Seventeen patients who had MQTFL reconstruction alone (no tibial tubercle transfer) for recurrent patella instability were contacted 1 year or more after surgery. All were stable without recurrence of patella instability. Nine of these patients had undergone MQTFL reconstruction more than 2 years earlier. One patient complained of clicking related to an articular lesion, and 2 patients had ongoing mild discomfort related to patella chondral damage. One patient had been ranked number 2 in the United States in vaulting subsequent to MQTFL reconstruction.
In patients with lateral patella tracking, we correct alignment/tracking of the patella before or at the time of MQTFL reconstruction (usually with medial or anteromedial tibial tubercle transfer).
Patella fracture is a serious complication of MPFL reconstruction. Therefore reconstruction of the MQTFL is a prudent alternative to MPFL reconstruction in patients with recurrent patella instability needing restoration of medial retinacular support.
This anatomic approach has the distinct advantage of ensuring precise location of the femoral fixation site, whereas radiographic localization carries the risk of inadvertent malpositioning of the graft depending on minor shifts of the imaging device or anatomic variations (Table 1). Our anatomic approach also reduces the risk of patella fracture essentially to nil—a major advantage in view of the recent reports of patella fracture from several centers. We are seeing comparable stability results to MPFL reconstruction and therefore no longer attach grafts to the patella itself. MQTFL reconstruction is anatomically correct and effective.

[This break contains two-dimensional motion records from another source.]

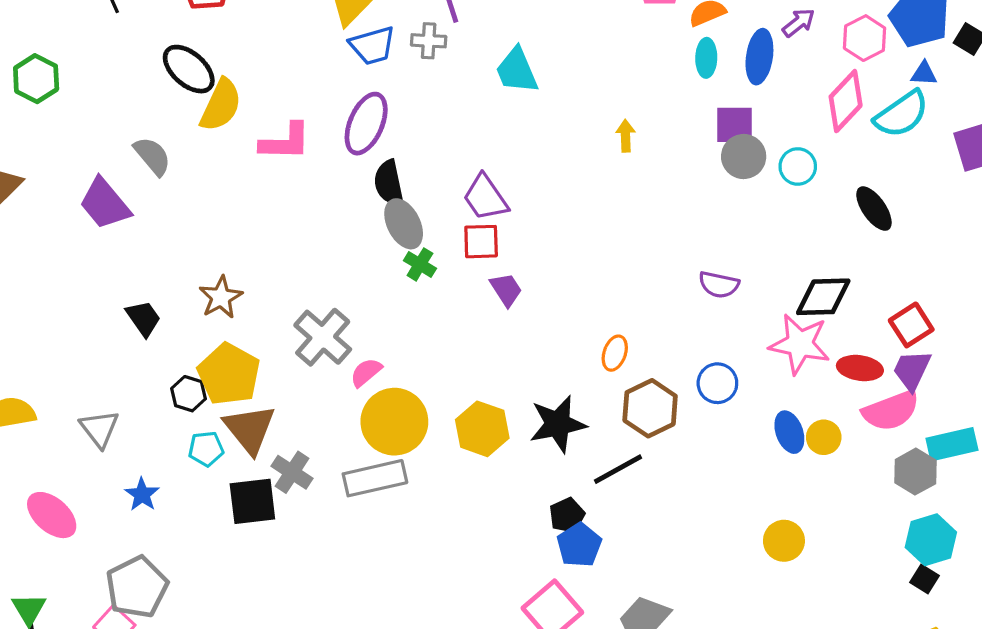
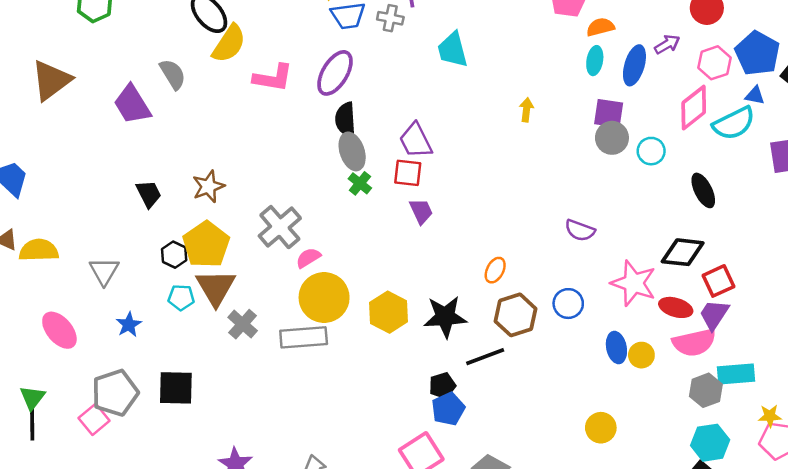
black diamond: (823, 297) -> (683, 252), moved
black square: (252, 501) -> (176, 388), moved

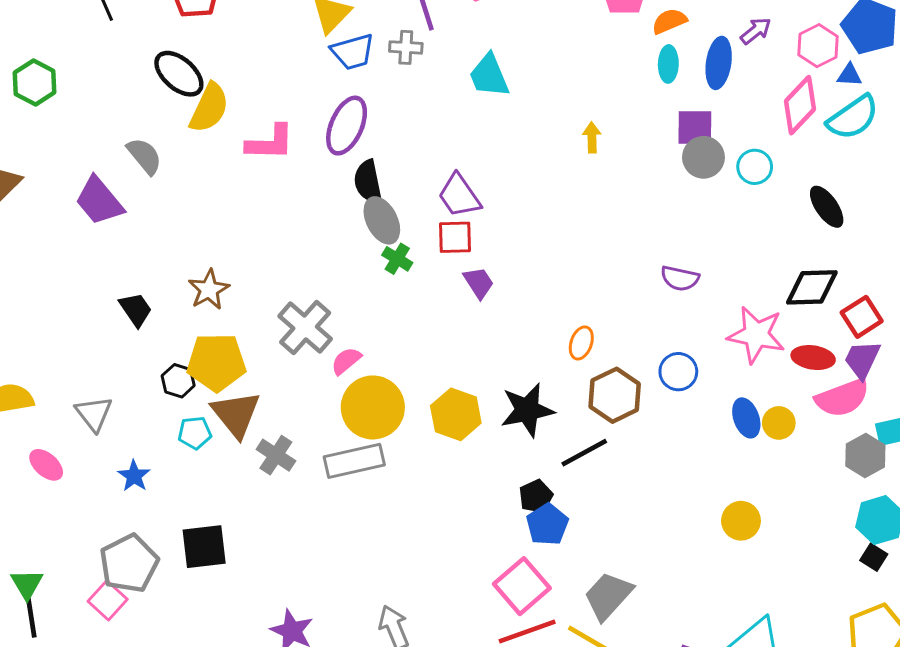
blue triangle: (755, 95) -> (849, 75), moved
yellow pentagon: (206, 244) -> (216, 362), turned -30
pink ellipse: (59, 330) -> (46, 465), moved, size x0.7

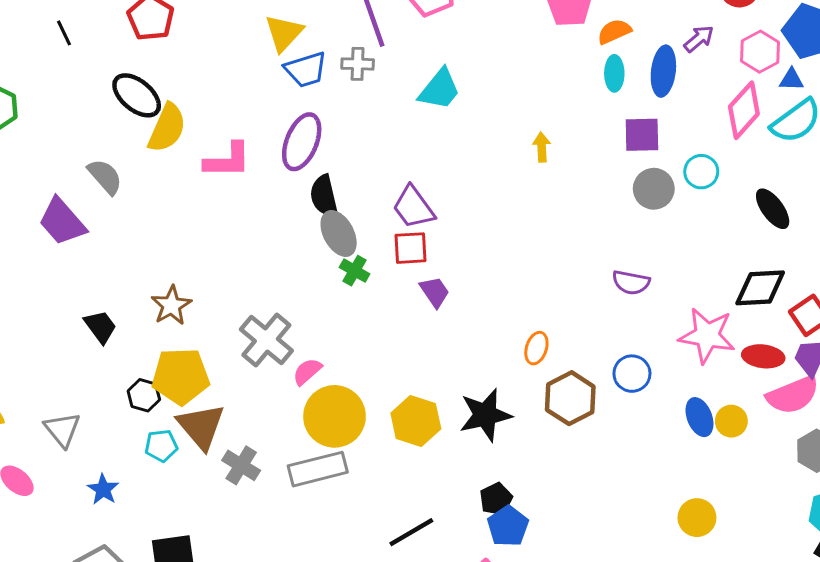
cyan trapezoid: (489, 76) -> (440, 89), turned -117
gray circle: (703, 157) -> (654, 189), moved
black line: (584, 453) -> (411, 532), moved

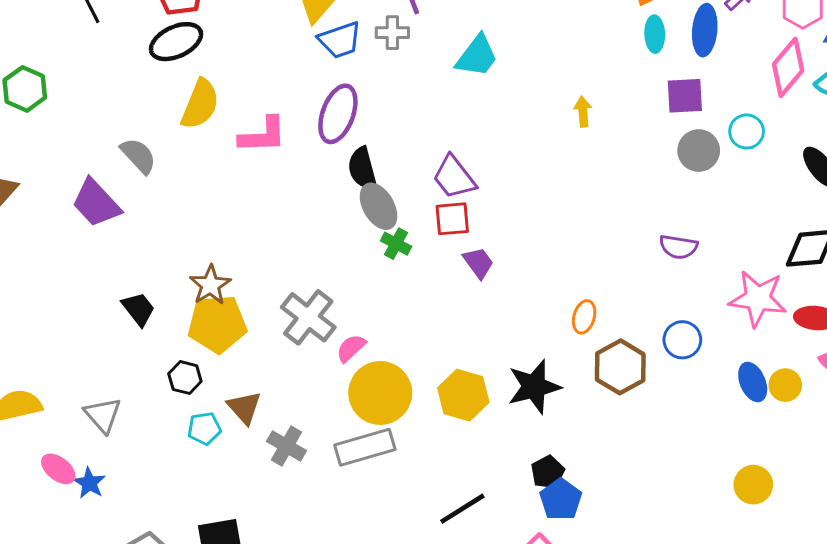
black ellipse: (137, 95) -> (176, 42), moved, turned -63
yellow pentagon: (181, 376) -> (217, 324), moved
brown triangle: (201, 426) -> (244, 407), size x0.7
blue star: (103, 489) -> (89, 483), moved

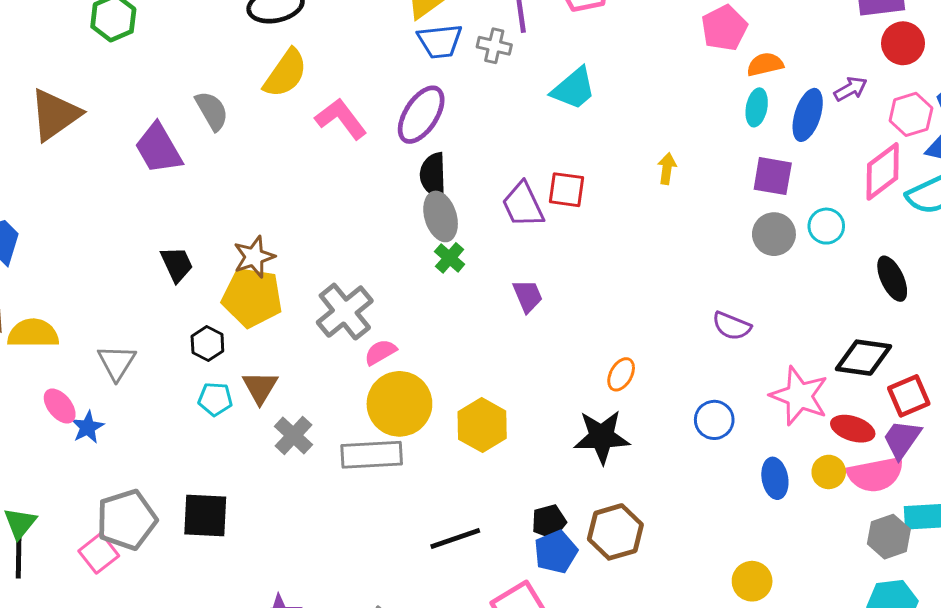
pink L-shape: (263, 135) -> (341, 119), turned -138
red square: (452, 219) -> (566, 190), moved
brown hexagon: (620, 367) -> (615, 532), moved
yellow circle: (785, 385) -> (829, 472), moved
black star: (534, 387) -> (602, 437), moved

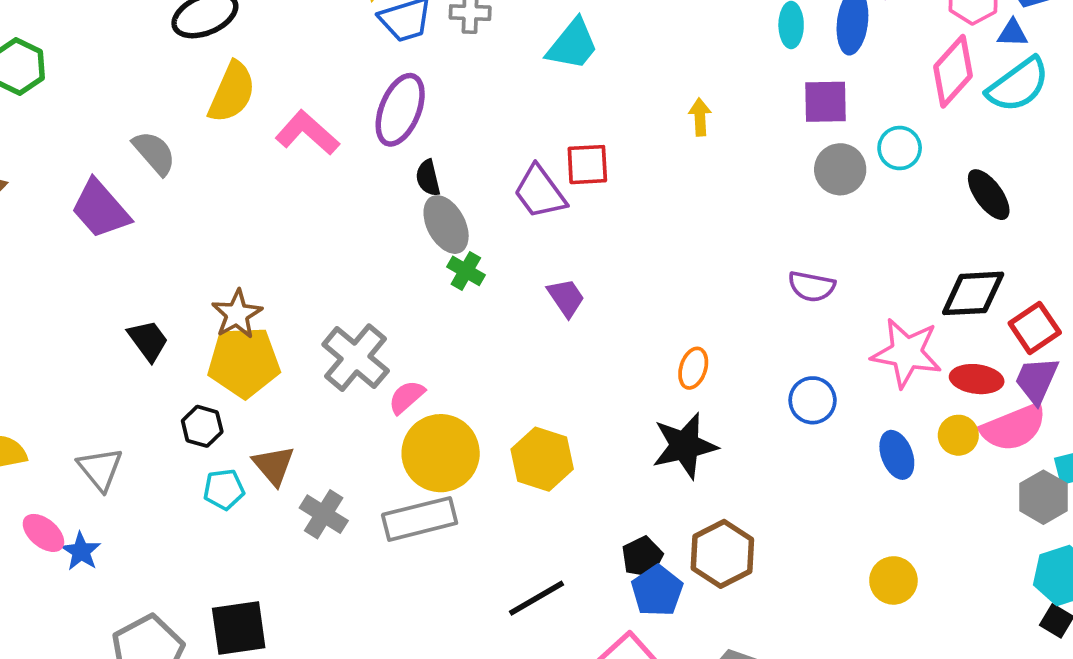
black semicircle: (433, 175) -> (428, 178), size x0.7

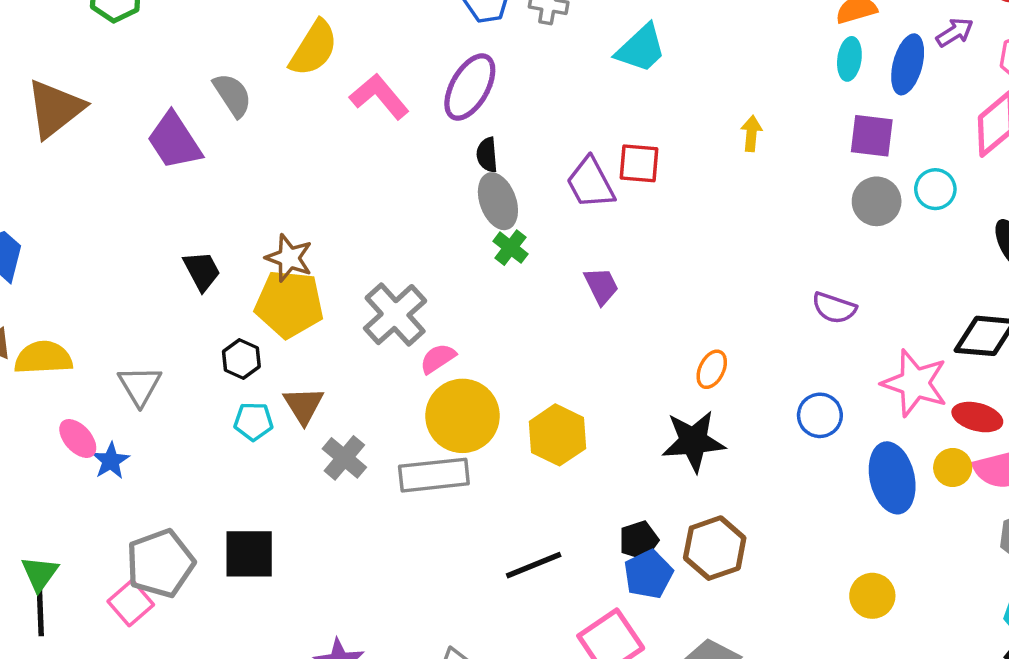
brown star: (237, 314) -> (289, 258), turned -30
blue ellipse: (897, 455) -> (892, 478), size x1.5

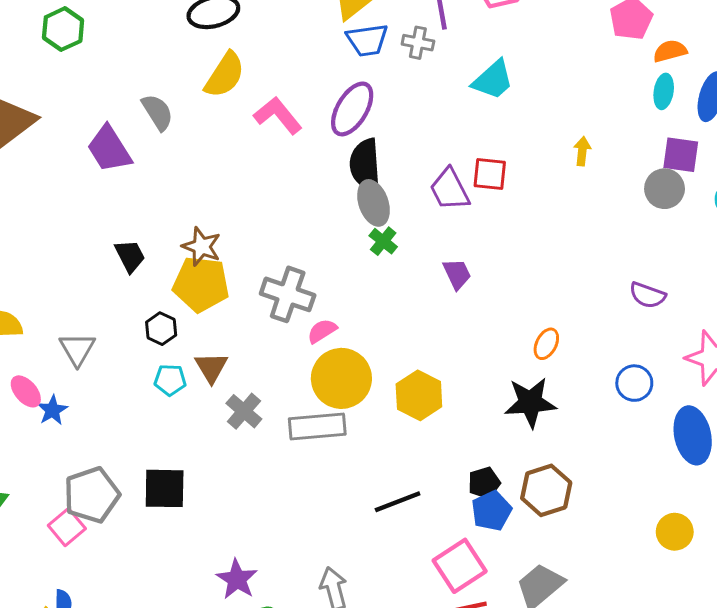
black semicircle: (487, 155) -> (365, 165), size x1.8
gray circle: (877, 201) -> (665, 189), moved
gray cross: (395, 315) -> (288, 294), turned -30

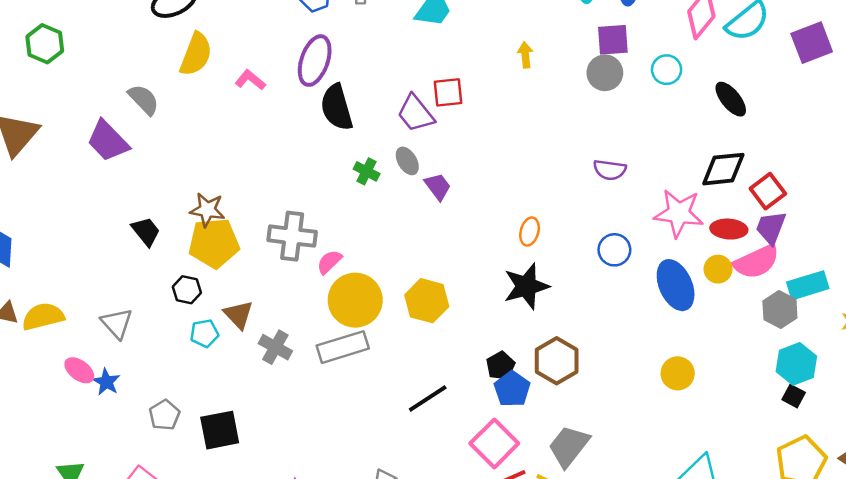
pink L-shape: (278, 115) -> (250, 80), size x0.7
gray ellipse: (374, 203) -> (407, 161), moved, size x0.7
gray pentagon: (92, 495) -> (164, 415), moved, size x0.6

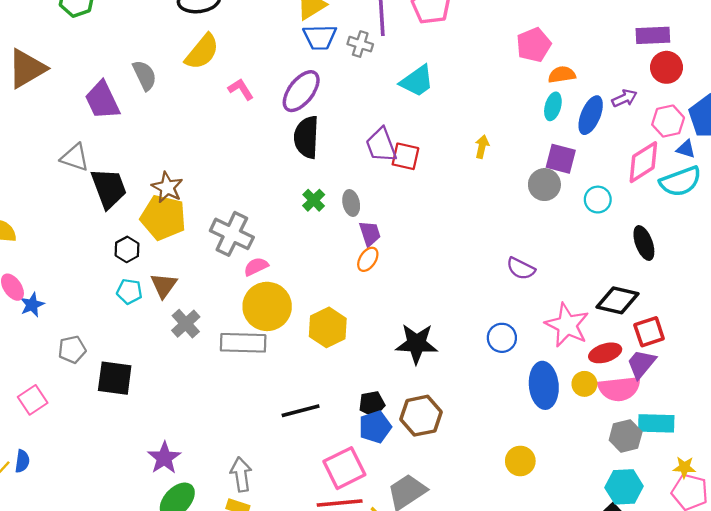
purple trapezoid: (416, 113) -> (381, 145), moved
red ellipse: (729, 229) -> (605, 353), turned -40
black trapezoid: (146, 231) -> (109, 188), size x1.5
orange ellipse: (530, 232) -> (368, 259), moved
gray triangle: (117, 323) -> (75, 157), moved, turned -48

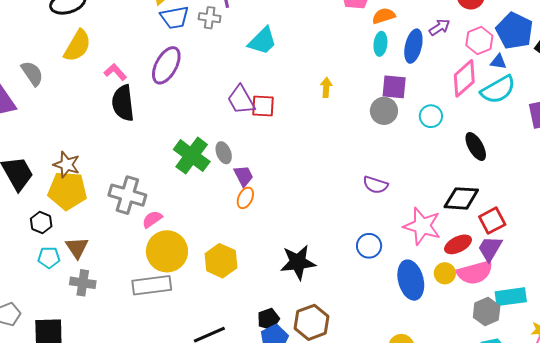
black semicircle: (306, 137) -> (123, 103), moved
green cross: (314, 200) -> (192, 156), size x1.8
gray cross: (186, 324) -> (83, 283), moved, turned -30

Table 1Tips, Pearls, Contraindications, and Pitfalls
• Tips and pearls
Palpate the adductor magnus tendon before making the incision, and then make a long enough incision to define the adductor tendon insertion accurately.
Be sure to grasp the entire tendon graft when pulling it under the VMO to avoid stripping the tendon.
Place a pilot stitch to hold the tendon graft at the desired location and tension in the quadriceps tendon; then, monitor patella tracking arthroscopically to ensure precise graft fixation tension. Check again after all sutures have been placed.
Use anteromedialization of the tibial tubercle to tip up the patella selectively off of a symptomatic distal and/or lateral patella articular lesion.
Use lateral release cautiously and selectively. Do not over-release. Lateral support is important too.
Do not reconstruct the MQTFL or MPFL alone without ensuring balanced tracking of the patella in the femoral trochlea first using tibial tubercle transfer selectively.
MQTFL or MPFL reconstruction alone is more likely to fail in patients with severe trochlea dysplasia or lower extremity dyskinesia.
Inadequate dissection and failure to accurately isolate adductor tendon
Overtensioning graft or pulling patella onto a symptomatic patella articular lesion
Failure to correct underlying malalignment
Excessive lateral release, overtensioning of graft, or excessive tubercle medialization, leading to medial patella subluxation
The authors report the following potential conflict of interest or source of funding in relation to this article: J.P.F. is the President of the Patellofemoral Foundation, which receives undirected funding from Smith and Nephew Endoscopy.